You will probably need to know how increased or decreased sales affect the cost of each widget you sell. In order to determine this, you will have to do some accounting.

Your production and administrative expenses are an important part of your financial statements. They help you assess the cash flow implications of different sales scenarios. The more you are aware of how much you’re spending, the easier it will be for you to come up with a budget and make your projections as accurate as possible.

Administrative Expenses and Tax Deductions

The Internal Revenue Service permits any business to deduct the expenses incurred in running a business. This includes administrative costs such as printing and subscriptions, employee salary and benefits packages, continuing education and travel, tuition reimbursements, professional service providers, office supplies, and professional memberships.

Example of Administrative Expenses

  1. For example, if you’re maintaining the plant’s equipment and plumbing when you should be working on business operations, then that’s a non-administrative expense.
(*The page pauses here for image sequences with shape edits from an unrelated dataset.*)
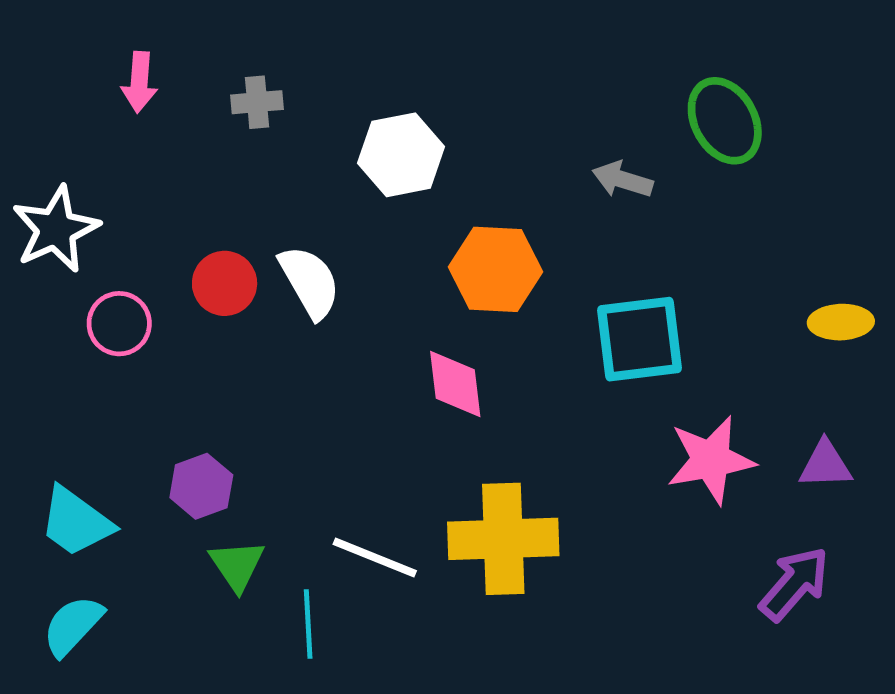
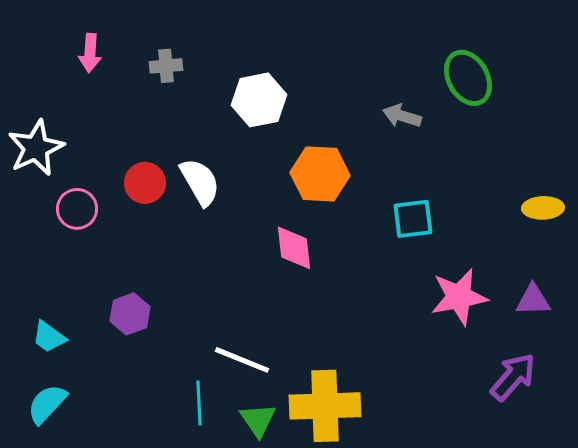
cyan square: (640, 339) -> (413, 219), size x0.7
cyan trapezoid: (76, 522) -> (49, 337), size x0.7
yellow cross: (503, 539) -> (325, 406), moved
green triangle: (237, 565) -> (258, 420), moved

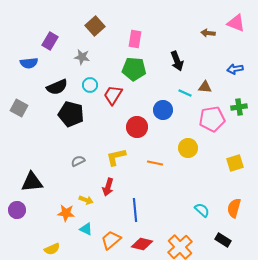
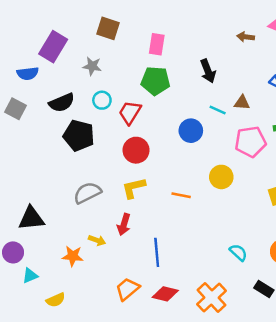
brown square: (95, 26) -> (108, 28), turned -30
purple rectangle: (50, 41) -> (53, 47), size x1.4
gray square: (19, 108) -> (15, 109), moved
red circle: (137, 127) -> (136, 150), moved
gray semicircle: (78, 161) -> (87, 193), size x1.6
cyan triangle: (86, 229) -> (30, 276), moved, turned -48

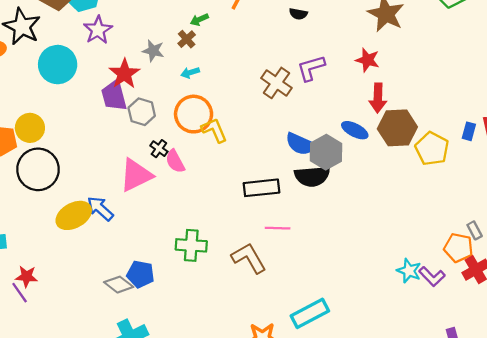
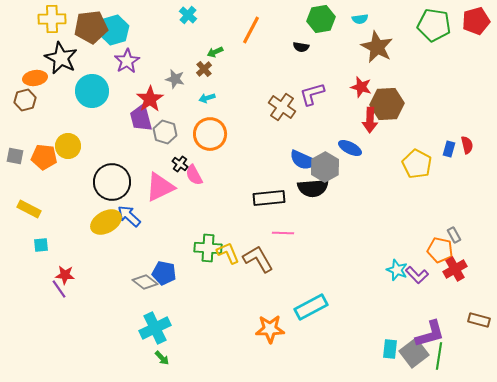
brown hexagon: (397, 128) -> (387, 104), moved
yellow L-shape: (214, 130) -> (228, 253), moved
black circle: (38, 169) -> (112, 182), moved

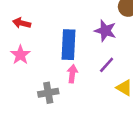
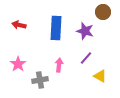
blue rectangle: (69, 45) -> (56, 28), moved
pink star: (20, 55) -> (18, 64), moved

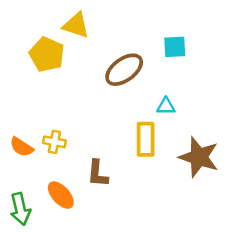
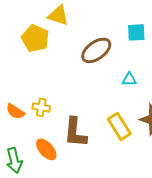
yellow rectangle: (146, 139) -> (119, 126), moved, turned -32
brown L-shape: (98, 174) -> (75, 132), size x1.4

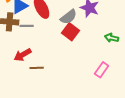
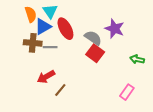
gray semicircle: (69, 17) -> (93, 38), turned -108
brown line: (37, 68) -> (60, 90), turned -48

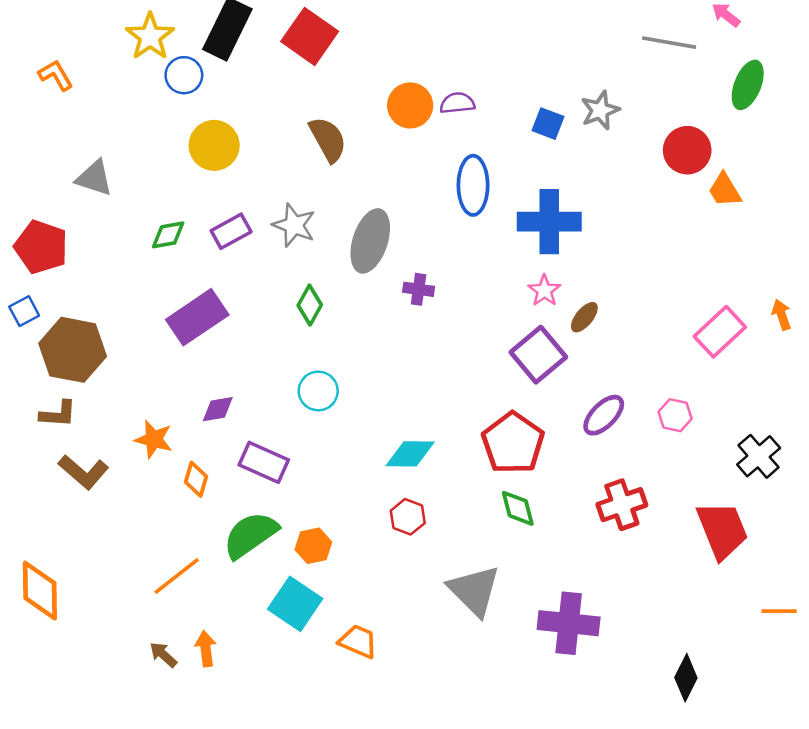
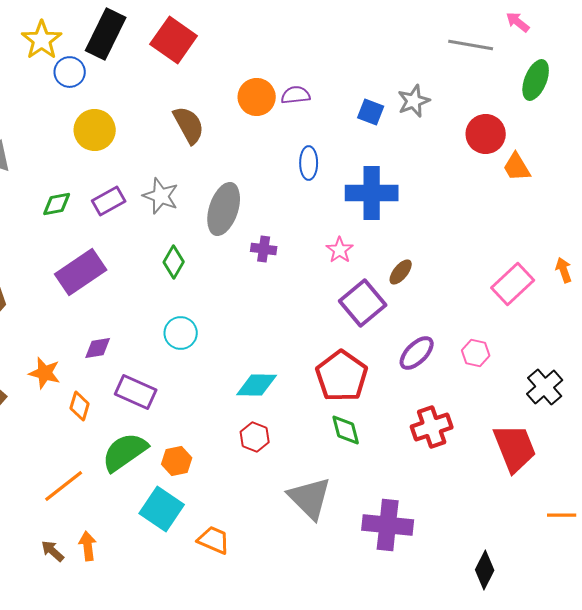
blue ellipse: (473, 185) -> (309, 163), size x0.7
pink star: (544, 291) -> (340, 250), moved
On the other hand, if you’re maintaining the plant’s equipment because it’s required for day-to-day operations and you wouldn’t mind having it replaced one day, then that’s an administrative expense.
  2. If you have a large staff in your business and is responsible for many IT services, then employing a portion of those employees as temps could be an administrative expense. On the other hand, paying for consultants to perform similar functions could be an expense.

Key Takeaways

  • An administrative expense is any expense that directly impacts a business’s operations and maintenance, whether incurred during the accounting period or after a change in accounting principles.
  • Administrative costs vary based on the size and scope of an organization.
  • The most important thing to know about administrative expenses is that they are fixed. This means there may not be a direct relationship between the number of administrative expenses incurred and the level of sales that occur.